Through all 65 years of marriage of Mom packing and unpacking (they moved 22 times), Mom never complained (neither of the moves nor living conditions) and always made the best of things. She rarely said anything negative. The only negative thing I can recall is when she gazed out of her kitchen window and saw people walking their dogs. She said, “I don’t know why they carry those plastic bags. I’ve never seen anyone use them. Why do they spoil the scenery for others?”
Mom was a perfectionist in everything she did and lived by this rule: “how you do anything, is how you do everything.” From cutting gobo for New Years go-chi-so (all the pieces were identical), to sewing, to her basting stitches (which were works of art) — she did them all with perfection.

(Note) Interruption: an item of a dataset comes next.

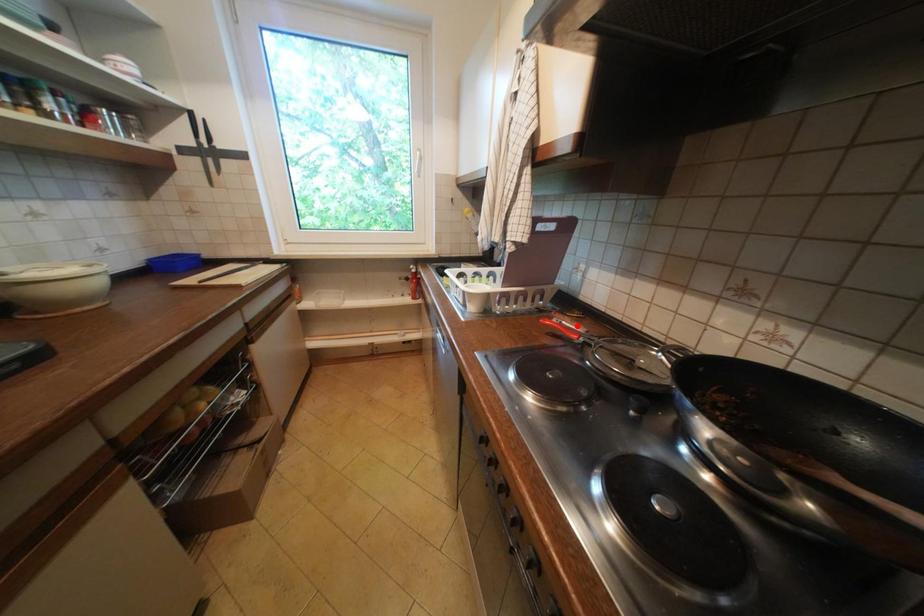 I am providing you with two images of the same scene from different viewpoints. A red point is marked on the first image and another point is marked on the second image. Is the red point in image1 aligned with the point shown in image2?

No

She also liked to bake. Sometimes I would give her recipes or even prepare the cookie dough in advance, but then have her bake them for me. Her cookies were beautiful — same size, shape and color. A few times, I wondered why there were some batches that didn’t yield the quantity I had expected. It was only in later years I figured that she ate all the evidence.
After Dad passed away in Jan 2016, it was Mom and me again. I visited her daily, brought her up to our place and shared dinner together. My husband Sam and I took her just about everywhere we went, several times to Kauai, to Las Vegas, to try different restaurants, or just go for a ride.
In her last few months, Mom accumulated fluid in her lungs so we had to drain the fluid regularly. When her breathing became difficult, she was put on oxygen. In mid-March, she fell and broke her hip. The hip surgery went well and she was able to walk, but Mom succumbed to the fluid accumulation when breathing became too much for her body to handle.
I miss her but I know she is in a better place. She left behind many unfinished sewing projects, and new cookie recipes to try. I look forward to the day I can say “bread and butter” and hear her answer “cup and saucer.”